Comic-Con in San Diego is the annual convention where people celebrate comics and cosplay as their favorite characters. It is also emerging as an unlikely battleground in the war between the hotel industry and Airbnb over which is a “price gouger.”
The hotel industry and Airbnb don’t see eye-to-eye on much. One thing they do agree on, however, is that “price gouging” for accommodations is bad. Another thing they agree on: It’s the other guy that does it.
It’s unclear what price gouging even is. “Price-gouging statutes are almost always related to an emergency situation,” says Professor Stephen Barth, an attorney and professor at Conrad N. Hilton College of Hotel and Restaurant Management at the University of Houston. And a legal website notes that price gouging is hard to define and so is often described vaguely as charging “unconscionably” high prices.
Airbnb may have fired the first shot in this particular battle, although it’s hard to say, as the two sides have been sniping at each other since Airbnb reached critical mass after its founding in 2010. In April 2017, the home sharer put out a report entitled “Airbnb: Fighting Hotel Price-Gouging, Saving Millions for Consumers.” It claims, “The hotel industry relies on price-gouging to boost its profits and take advantage of big events and other popular travel dates when hotels are largely sold out…hotels make anywhere from 35% to 70 percent more revenue per available room increasing prices on so-called “compression nights’” when occupancy is over 95%.”

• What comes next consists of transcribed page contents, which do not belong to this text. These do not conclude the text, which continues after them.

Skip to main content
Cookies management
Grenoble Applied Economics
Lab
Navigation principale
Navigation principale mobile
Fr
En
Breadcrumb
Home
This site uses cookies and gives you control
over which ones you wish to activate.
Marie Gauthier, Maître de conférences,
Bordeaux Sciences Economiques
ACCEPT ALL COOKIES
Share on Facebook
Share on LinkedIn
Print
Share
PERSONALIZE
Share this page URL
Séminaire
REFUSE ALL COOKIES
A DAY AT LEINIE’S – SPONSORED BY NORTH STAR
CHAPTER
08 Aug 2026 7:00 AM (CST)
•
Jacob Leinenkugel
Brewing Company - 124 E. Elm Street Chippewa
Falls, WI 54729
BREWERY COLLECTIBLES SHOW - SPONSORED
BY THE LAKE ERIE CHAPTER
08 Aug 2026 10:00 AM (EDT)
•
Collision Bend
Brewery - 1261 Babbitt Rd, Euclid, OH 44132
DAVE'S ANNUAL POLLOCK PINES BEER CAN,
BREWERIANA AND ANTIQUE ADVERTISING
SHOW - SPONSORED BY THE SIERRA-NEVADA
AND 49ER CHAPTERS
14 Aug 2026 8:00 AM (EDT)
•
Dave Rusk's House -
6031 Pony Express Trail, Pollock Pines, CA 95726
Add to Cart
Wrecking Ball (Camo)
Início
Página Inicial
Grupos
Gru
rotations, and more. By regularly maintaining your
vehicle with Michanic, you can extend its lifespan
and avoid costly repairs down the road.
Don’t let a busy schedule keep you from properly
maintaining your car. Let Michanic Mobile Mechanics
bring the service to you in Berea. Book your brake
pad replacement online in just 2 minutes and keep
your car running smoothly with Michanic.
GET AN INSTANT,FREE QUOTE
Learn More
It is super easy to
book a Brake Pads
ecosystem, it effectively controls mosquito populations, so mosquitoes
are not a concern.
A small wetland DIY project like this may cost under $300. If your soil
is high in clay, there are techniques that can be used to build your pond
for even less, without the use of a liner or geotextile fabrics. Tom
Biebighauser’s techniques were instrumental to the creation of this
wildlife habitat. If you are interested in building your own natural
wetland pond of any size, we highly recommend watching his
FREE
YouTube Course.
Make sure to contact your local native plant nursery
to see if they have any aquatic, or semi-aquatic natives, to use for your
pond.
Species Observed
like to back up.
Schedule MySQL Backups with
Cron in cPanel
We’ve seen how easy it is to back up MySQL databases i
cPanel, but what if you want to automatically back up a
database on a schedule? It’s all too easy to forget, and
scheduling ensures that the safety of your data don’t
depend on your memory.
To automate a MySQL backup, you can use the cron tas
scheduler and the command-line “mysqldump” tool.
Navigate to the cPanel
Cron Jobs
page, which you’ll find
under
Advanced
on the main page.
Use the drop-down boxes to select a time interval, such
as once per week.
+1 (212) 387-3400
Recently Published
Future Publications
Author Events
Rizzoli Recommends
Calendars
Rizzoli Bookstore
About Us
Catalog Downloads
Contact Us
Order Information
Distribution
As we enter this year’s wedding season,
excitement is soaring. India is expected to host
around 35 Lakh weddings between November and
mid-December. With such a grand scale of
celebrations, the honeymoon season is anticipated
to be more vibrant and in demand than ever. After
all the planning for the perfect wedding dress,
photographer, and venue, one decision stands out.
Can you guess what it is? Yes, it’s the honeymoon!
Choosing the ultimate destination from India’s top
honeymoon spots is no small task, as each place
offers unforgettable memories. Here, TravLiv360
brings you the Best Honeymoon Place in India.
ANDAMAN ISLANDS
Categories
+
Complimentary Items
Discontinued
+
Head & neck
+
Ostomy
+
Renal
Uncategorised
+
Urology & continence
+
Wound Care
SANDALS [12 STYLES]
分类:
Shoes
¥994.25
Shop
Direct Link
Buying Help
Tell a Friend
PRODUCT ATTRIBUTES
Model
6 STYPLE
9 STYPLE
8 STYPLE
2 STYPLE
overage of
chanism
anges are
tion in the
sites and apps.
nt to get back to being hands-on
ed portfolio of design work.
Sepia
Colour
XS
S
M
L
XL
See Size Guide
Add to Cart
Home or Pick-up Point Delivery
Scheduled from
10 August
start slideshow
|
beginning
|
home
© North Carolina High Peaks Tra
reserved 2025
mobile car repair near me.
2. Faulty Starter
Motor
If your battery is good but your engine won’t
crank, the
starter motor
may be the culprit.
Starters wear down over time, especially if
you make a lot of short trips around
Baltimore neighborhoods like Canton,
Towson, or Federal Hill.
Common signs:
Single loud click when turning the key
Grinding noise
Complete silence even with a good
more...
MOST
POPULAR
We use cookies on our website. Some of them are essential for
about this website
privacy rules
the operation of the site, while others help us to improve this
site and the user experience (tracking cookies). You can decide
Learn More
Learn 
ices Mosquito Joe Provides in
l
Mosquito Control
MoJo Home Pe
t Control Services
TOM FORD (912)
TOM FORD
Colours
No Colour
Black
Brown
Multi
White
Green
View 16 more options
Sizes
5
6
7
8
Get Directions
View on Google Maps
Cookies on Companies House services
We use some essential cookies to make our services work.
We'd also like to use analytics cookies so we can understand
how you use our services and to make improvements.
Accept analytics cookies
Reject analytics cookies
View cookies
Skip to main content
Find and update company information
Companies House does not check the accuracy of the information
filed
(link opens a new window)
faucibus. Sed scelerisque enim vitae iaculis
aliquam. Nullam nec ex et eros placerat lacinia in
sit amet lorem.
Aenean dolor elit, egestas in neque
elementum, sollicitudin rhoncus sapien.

The Airbnb report included a chart comparing hotel and Airbnb prices during seven major events including Comic-Con in San Diego 2016. According to Airbnb, during the Comic-Con period (7/20–7/24) the average hotel room price was $261, but the average Airbnb room price was $145, for an average savings per room of $116. With 20,600 total room nights booked on Airbnb, the home sharer claimed an average total savings of $2,389,600 throughout the city. And an Airbnb spokesman claimed, “Roughly 80% of our hosts in San Diego share their primary residence.”